Der neue Otto-Campus soll 2022 fertig werden.
Bild: Otto
Das Intranet ist zudem auch Plattform für die sogenannten "Experts" im Konzern. Otto bietet Mitarbeitern mit großem Fachwissen und "erfolgskritischen Kompetenzen" die Möglichkeit von fachlichen Karrieren, ohne dafür auch Führungsaufgaben übernehmen zu müssen. Wichtiger ist dem Konzern, dass sie ihrer fachlichen Leidenschaft folgen, Innovationen vorantreiben - und ihr Wissen weitergeben. Die rund 50 Experts teilen ihres vor allem über das Intranet, sie nutzen es zur Vernetzung und als Plattform zur persönlichen Positionierung. Auch in einer eigenen Expertcommunity tauschen sie sich aus.
Ziel ist es, das OttoNet zum internen sozialen Netzwerk und interaktiven Wissenspool für das gesamte Unternehmen auszubauen. Es ist damit auch eine wichtige Grundlage für das neue, hybride Arbeitsmodell
, das der Otto-Konzern als Reaktion auf die Corona-Pandemie kürzlich vorstellte und das auch Auswirkungen auf den Bau der neuen Firmenzentrale in Hamburg hat. Künftig können die 5.000 dort arbeitenden Mitarbeiter entscheiden, ob sie mobil oder im Büro arbeiten - je nachdem, welcher Ort besser zu ihrer individuellen Arbeitssituation passt und welche Infrastruktur benötigt wird.
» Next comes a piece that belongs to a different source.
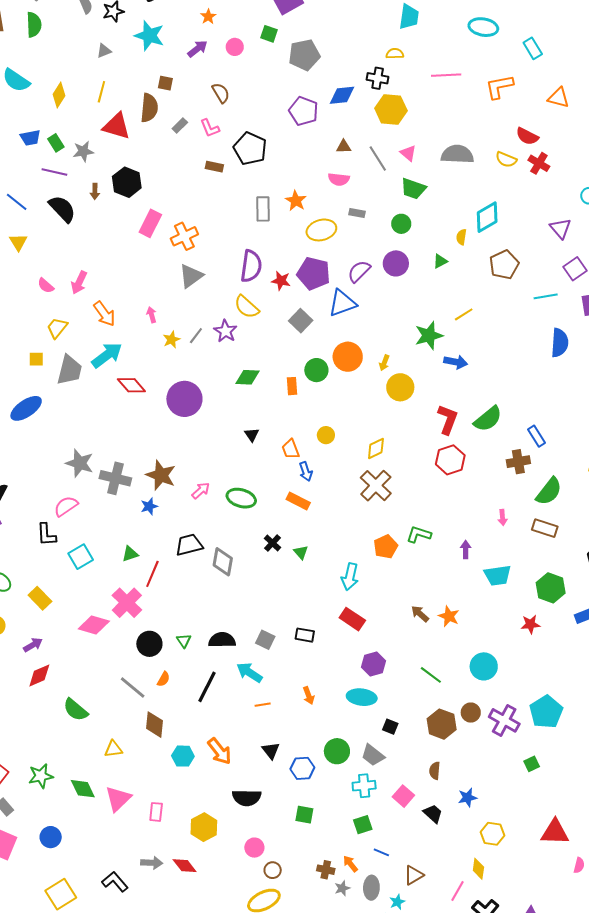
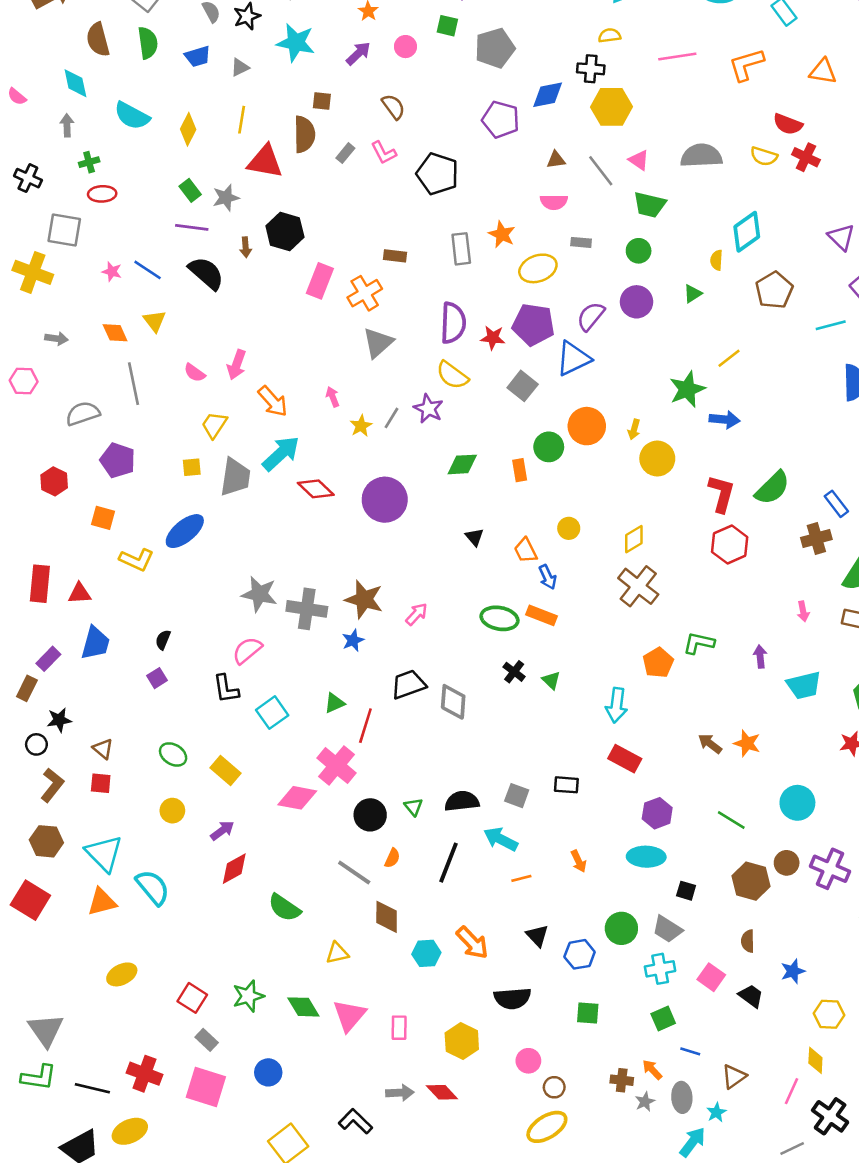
blue trapezoid: (30, 138) -> (198, 56), moved
brown rectangle: (214, 167) -> (395, 256), moved
green ellipse: (241, 498) -> (500, 618), moved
Das Intranet bleibt auch ein wichtiger Teil der Onboarding- Prozesse. Neue Auszubildende und Mitarbeiter finden dort Orientierung und nützliche Informationen sowie Kollegen, die Fragen beantworten. Gerade im Corona-Lockdown half dies, sich auch vom Homeoffice aus im Unternehmen bald heimisch zu fühlen.
Sorge vor Kontrollverlust, Chaos und Informations- Overflow unbegründet
Mit seinem Intranet-Modell sieht sich das Otto-Team mittlerweile als eine Art Trendsetter, es gebe viele Anfragen, wie sich eine solche Community implementieren lasse. Auf Branchen- Konferenzen hat Tauchert und Burmester erstaunt, dass diese Art der partizipativen Community zwar schon von einigen Unternehmen gelebt wird, aber noch längst nicht so im Trend liegt, wie sie es erwartet hatten. Manche hätten in ihren Intranets noch nicht mal eine Kommentarfunktion und Mitarbeiter damit keine Chance, ihre Meinung zu äußern. Der Grund für die Zurückhaltung seien dabei oft Befürchtungen, ob genügend Mitarbeiter mitmachen und relevante Inhalte liefern und die Qualität stimmt. Diese Vorbehalte sind unbegründet, so die Erfahrung der Otto- Kommunikationsexperten. Das neue Modell funktioniere gut.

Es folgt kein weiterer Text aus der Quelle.